Amanda and Sophie’s Story

Public, independent P-12 school, Queensland.

In 2015, my son started at our local Prep to Year 12 public school and my husband and I joined the P&C. At our first meeting, we mentioned that girls in junior school (from Year 1) were not allowed to wear shorts and a shirt, and we asked if this could be discussed by the P&C over the coming year.

My daughter would be due to start Year 1 in 2017, and would be required to wear the dress as her formal uniform. I found it bizarre that she could not also wear shorts and a shirt like her brother, and I assumed (mistakenly) that most people on the P&C would also find this odd.

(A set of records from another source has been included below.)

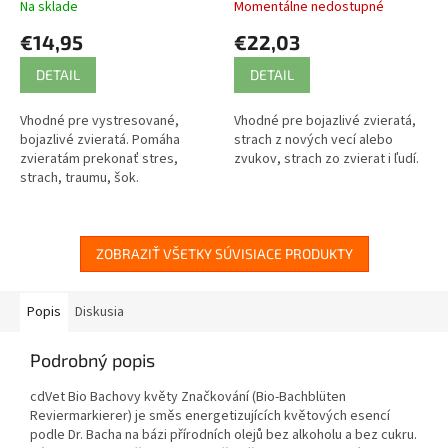
Na sklade
Momentálne nedostupné
€14,95
€22,03
DETAIL
DETAIL
Vhodné pre vystresované,
Vhodné pre bojazlivé zvieratá,
bojazlivé zvieratá. Pomáha
strach z nových vecí alebo
zvieratám prekonať stres,
zvukov, strach zo zvierat i ľudí.
strach, traumu, šok.
ZOBRAZIŤ VŠETKY SÚVISIACE PRODUKTY
Popis
Diskusia
Podrobný popis
cdVet Bio Bachovy květy Značkování (Bio-Bachblüten
Reviermarkierer) je směs energetizujících květových esencí
podle Dr. Bacha na bázi přírodních olejů bez alkoholu a bez cukru.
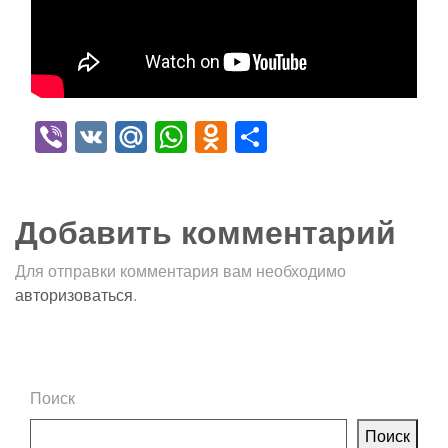
Viber
VK
Mail.Ru
WhatsApp
Odnoklassniki
Отправить
Добавить комментарий
Для отправки комментария вам необходимо
авторизоваться
.
Поиск
Поиск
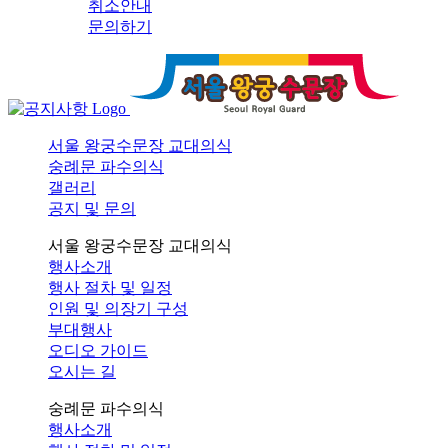
취소안내
문의하기
서울 왕궁수문장 교대의식
숭례문 파수의식
갤러리
공지 및 문의
서울 왕궁수문장 교대의식
행사소개
행사 절차 및 일정
인원 및 의장기 구성
부대행사
오디오 가이드
오시는 길
숭례문 파수의식
행사소개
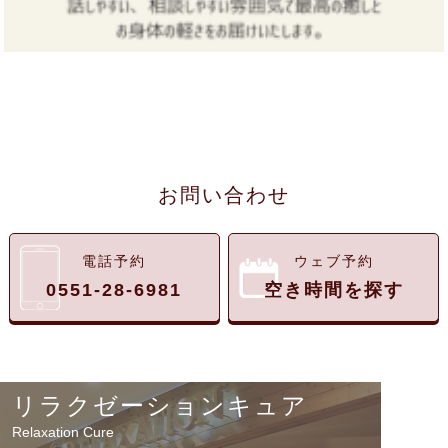
お問い合わせ
電話予約
ウェブ予約
0551-28-6981
空き時間を探す
リラクゼーションキュア
Relaxation Cure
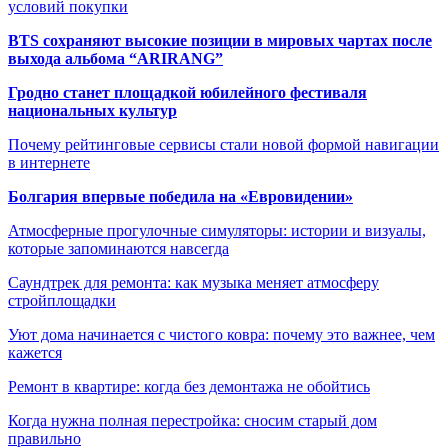
условий покупки
BTS сохраняют высокие позиции в мировых чартах после
выхода альбома “ARIRANG”
Гродно станет площадкой юбилейного фестиваля
национальных культур
Почему рейтинговые сервисы стали новой формой навигации
в интернете
Болгария впервые победила на «Евровидении»
Атмосферные прогулочные симуляторы: истории и визуалы,
которые запоминаются навсегда
Саундтрек для ремонта: как музыка меняет атмосферу
стройплощадки
Уют дома начинается с чистого ковра: почему это важнее, чем
кажется
Ремонт в квартире: когда без демонтажа не обойтись
Когда нужна полная перестройка: сносим старый дом
правильно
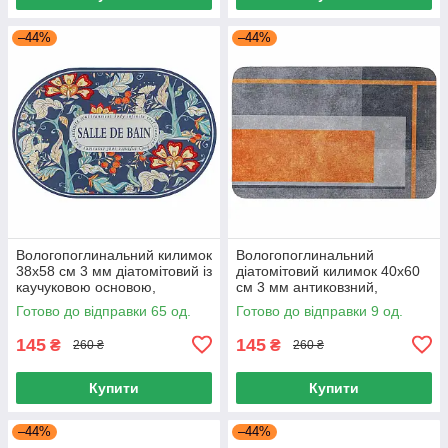
–44%
–44%
Вологопоглинальний килимок
Вологопоглинальний
38х58 см 3 мм діатомітовий із
діатомітовий килимок 40x60
каучуковою основою,
см 3 мм антиковзний,
Килимок для ванної
Килимок для ванної швидко
Готово до відправки 65 од.
Готово до відправки 9 од.
Антиковзний
сохне
145
145
₴
₴
260 ₴
260 ₴
Купити
Купити
–44%
–44%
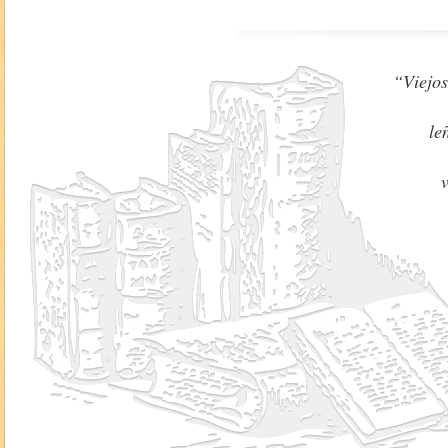
“Viejos
le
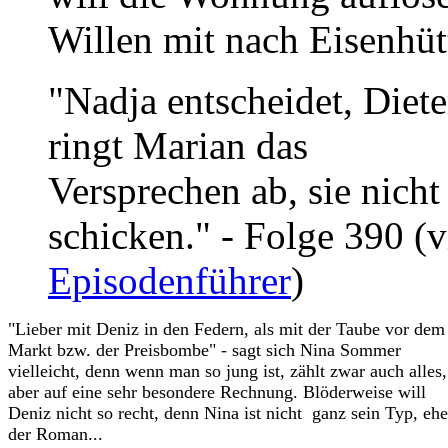
Willen mit nach Eisenhüt
"Nadja entscheidet, Diet
ringt Marian das
Versprechen ab, sie nicht
schicken." - Folge 390 (
Episodenführer
)
"Lieber mit Deniz in den Federn, als mit der Taube vor dem
Markt bzw. der Preisbombe" - sagt sich Nina Sommer
vielleicht, denn wenn man so jung ist, zählt zwar auch alles,
aber auf eine sehr besondere Rechnung. Blöderweise will
Deniz nicht so recht, denn Nina ist nicht ganz sein Typ, ehe
der Roman...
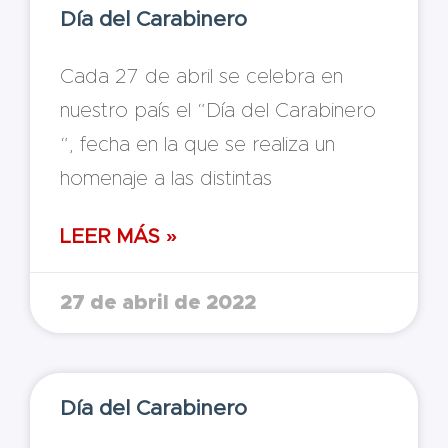
Día del Carabinero
Cada 27 de abril se celebra en
nuestro país el “Día del Carabinero
“, fecha en la que se realiza un
homenaje a las distintas
LEER MÁS »
27 de abril de 2022
Día del Carabinero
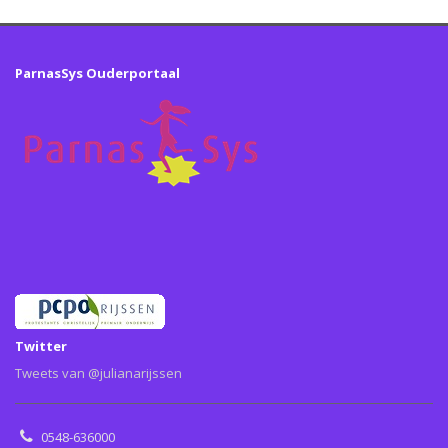
ParnasSys Ouderportaal
Twitter
Tweets van @julianarijssen
0548-636000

It became clear very quickly that the P&C (made up of around 15 parents out of a student body of 750) did not support any change to the uniform. In addition, the school leadership team did not seem overly keen to make changes.

Despite this I pushed on and asked the school to survey the girls and their parents to see if there was a desire for a change. The school did agree to survey the girls in Year 4, 5, and 6, and 51% of the girls said they did not like the dress. Many commented that it was uncomfortable, meant they couldn’t run and play, prevented them from doing handstands and cartwheels, and was hot, particularly with bike pants underneath.  An overwhelming 81% of girls said they would wear a short/skort and shirt option if one was available.

I was very excited about these results and figured that now, the P&C and school leadership team would work toward adding a shorts and shirt option for girls. However, the principal said he doubted the validity of the results (even though it was his deputy principal who did the survey), and the school decided not to make any changes.

I was devastated and angry. I went to many P&C meetings armed with research and statistics. The P&C president removed me from the P&C agenda so that I could not raise issues, and the principal said that he would not talk about the uniform anymore.

The DET policy outlined that schools in Queensland must offer “gender neutral uniform options to all students”. The principal stated that because of this he was required to change his uniform policy, and he made clear that he was not changing his policy for any of the reasons I had outlined.What the school did, to make their policy ‘gender neutral’, was remove the words “boys” and “girls” from their uniform policy. In effect, they changed nothing. No shorts and shirt were introduced for the girls, and any girls who wanted to wear shorts and a shirt were required to wear the boys’ uniform. The school resisted telling parents about this change, and did not talk the change over with the student body.When I attempted to post the new uniform policy to the school’s Facebook parents page, outlining the changes and what they meant (girls can now wear shorts and a shirt), the post was removed by the P&C president and I was blocked from the parents page.

When I bought my daughter’s Year 1 uniform, I was told that girls have to wear the dress, and only boys can wear the shorts. I told the uniform supplier that this was not the case, and that girls could now wear the shorts and shirt. I went into the uniform supplier’s shop on two more occasions, and each time I was told only boys could wear the shorts. When I did finally purchase the shirt for my daughter, it came in a package with BOYS SHIRT written across the front in massive letters.

In 2017, my daughter began Year 1 wearing the boys’ uniform (that we were all pretending was gender neutral). On day two, as she was approaching the girls’ toilets, she was stopped by an older girl and told that she had to use the boys’ toilets as she was in the boys’ uniform.

For me, that was the last straw. I realised that I could no longer be a part of that school community, and my children left that school. They now attend a school where girls can choose between wearing a dress, skort, shorts or long pants. It turns out it’s not that hard to allow girls choices.